The narrators spoke their lines with energy and a good pace was kept throughout.
The set scenes were concise and retained the interest of the audience as we galloped through the novel's 65 chapters. Dotheboys Hall conveyed the fear and despair that Dickens discovered in his tour of the North Riding.  Crummles' scene from Romeo and Juliet was a highlight as the thespians in the audience appreciated Smike's wonder 'Is it true I am to be an actor?' and then the cry of disillusion 'I cannot learn the words.' Ralph Nickleby's contrition and demise were moving and masterly portrayed.The versatile set designed by Tony Broscomb and Pattie Jones of the Penguins depicted the City skyline while the alleyways of old London framed a raised acting area allowing the actors to spill down to the stage.  The Victorian costumes, supervised by Judy Hanson, were a delight and I dread to think of the hire bill total.  Lighting and sound were in the experienced hands of Mark Easterfield and Graham Potter while the live music was supervised by Mike Milne.

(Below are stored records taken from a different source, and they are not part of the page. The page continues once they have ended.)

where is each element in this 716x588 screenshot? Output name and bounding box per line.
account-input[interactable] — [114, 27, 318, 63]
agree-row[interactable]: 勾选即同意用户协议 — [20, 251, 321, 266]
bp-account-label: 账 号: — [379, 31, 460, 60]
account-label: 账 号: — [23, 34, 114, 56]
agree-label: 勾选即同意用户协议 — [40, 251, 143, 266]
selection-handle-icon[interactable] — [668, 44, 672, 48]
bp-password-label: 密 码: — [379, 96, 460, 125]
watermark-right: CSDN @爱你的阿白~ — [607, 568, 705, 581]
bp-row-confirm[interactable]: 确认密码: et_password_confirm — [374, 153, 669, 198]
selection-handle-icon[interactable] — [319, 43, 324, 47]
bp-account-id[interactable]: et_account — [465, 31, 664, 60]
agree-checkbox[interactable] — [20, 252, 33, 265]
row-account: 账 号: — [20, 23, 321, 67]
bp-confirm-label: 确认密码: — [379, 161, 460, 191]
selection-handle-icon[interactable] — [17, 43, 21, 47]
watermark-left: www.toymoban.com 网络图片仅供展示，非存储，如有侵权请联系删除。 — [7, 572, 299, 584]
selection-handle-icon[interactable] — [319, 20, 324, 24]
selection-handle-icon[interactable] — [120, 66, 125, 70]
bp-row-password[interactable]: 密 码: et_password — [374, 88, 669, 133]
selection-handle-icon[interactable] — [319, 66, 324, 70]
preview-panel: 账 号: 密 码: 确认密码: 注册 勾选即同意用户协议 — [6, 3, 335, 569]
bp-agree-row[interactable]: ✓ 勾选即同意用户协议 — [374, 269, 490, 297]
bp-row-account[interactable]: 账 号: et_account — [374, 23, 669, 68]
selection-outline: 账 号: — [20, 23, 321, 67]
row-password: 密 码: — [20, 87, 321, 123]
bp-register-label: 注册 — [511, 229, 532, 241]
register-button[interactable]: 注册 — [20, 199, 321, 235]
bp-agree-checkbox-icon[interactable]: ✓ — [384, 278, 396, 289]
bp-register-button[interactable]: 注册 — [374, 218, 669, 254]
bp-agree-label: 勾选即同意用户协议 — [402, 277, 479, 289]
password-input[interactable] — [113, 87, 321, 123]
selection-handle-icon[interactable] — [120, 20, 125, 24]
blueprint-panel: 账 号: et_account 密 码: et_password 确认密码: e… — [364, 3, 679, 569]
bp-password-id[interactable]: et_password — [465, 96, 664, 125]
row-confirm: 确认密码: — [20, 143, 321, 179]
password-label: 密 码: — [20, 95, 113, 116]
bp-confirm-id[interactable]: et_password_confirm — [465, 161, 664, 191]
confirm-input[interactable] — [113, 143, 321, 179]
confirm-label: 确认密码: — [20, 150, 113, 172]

Congratulations to playwright, Nick Warburton on condensing this very long novel into one evening, and to director, Colin Lawrence for dealing with the logistics of a formidable saga.To cast and crew and to anyone I have overlooked, be proud!   The audience left the theatre in a rosy glow having seen, in Mr Crummles' words, 'a family drama' worth every penny of the very reasonable admission cost.  The amateur theatre scene in Cambridge is in very talented and capable hands and I look forward to the productions announced for 2012.

 P.S.  There were two 'firsts' in this production: Ken Eason sang, and David Foyle was described as an 'old' man!

* * * * *

Having only a sketchy idea of the plot of Nicholas Nickleby, I consulted Wikipedia, and found that the novel runs to 700 pages, with a vast array of characters and episodes which left me boggling! So the first congratulations of this review must go to Nick Warburton, who managed to condense this rambling epic into a tight, fast moving script, with a well delineated cast of main characters, supplemented by several narrators who kept the story moving along. As the scene moved from London to Yorkshire, we saw the various misfortunes befalling Nicholas, his widowed mother and his sister Kate, orchestrated by his amoral uncle, Ralph, and Nicholas's heroic attempts to stand out against his uncle's schemes.

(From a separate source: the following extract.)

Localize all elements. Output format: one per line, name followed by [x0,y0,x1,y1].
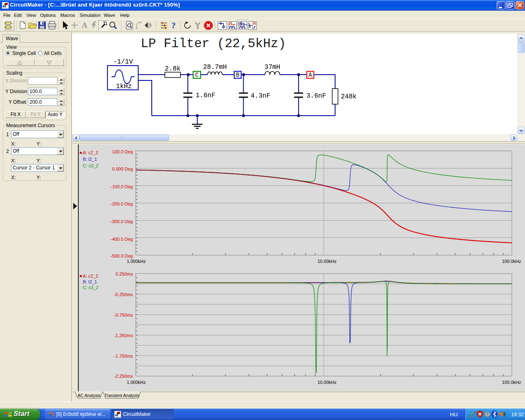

The set was presented on an open stage to the audience as they entered, and this gave us plenty of time to admire the impressive graphic art, depicting on one side of a central arch an urban setting and on the other a rural one. A block of steps leading to a raised platform centre stage was inventively used for schoolroom and street scenes, with downstage being used for scenes in the Nicklebys' cottage, with basic pieces of furniture, props and sound and lighting effects indicating the change of location.

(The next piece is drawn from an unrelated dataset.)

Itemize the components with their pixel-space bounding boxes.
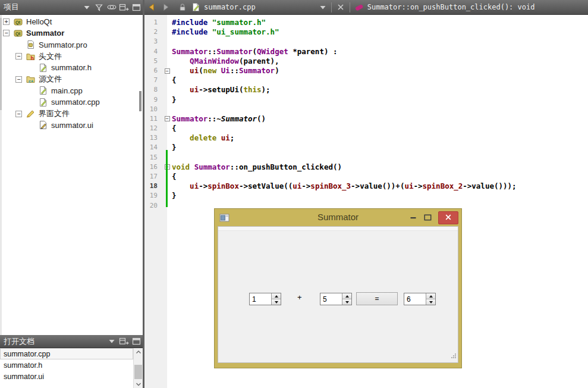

My main impression of this show was of a colourful, ever changing scene, full of movement, with the episode rapidly following episode to keep the momentum of the story. Great entertainment, although it did result in the loss of the odd line as actors, keen not to let the pace drop, occasionally talked across one another or just slightly fluffed their words. Some of the lines spoken from the back of the stage were, just occasionally, difficult to hear as well. However, there were some excellent opportunities for characterisation which was seized upon by this talented cast, notably the Yorkshire Squeers family, the odious Sir Mulberry Hawk and his cronies, and the rollicking Crummles theatre company. This was the ultimate ensemble performance and the many cast members combined (no pun intended!) to form a whole that was definitely more than the sum of its parts.
 
Many congratulations to all concerned with this production, but especially to director Colin Lawrence for orchestrating so many fine elements to produce a show that was well up there with the best of these Christmas offerings from BAWDS and Combined.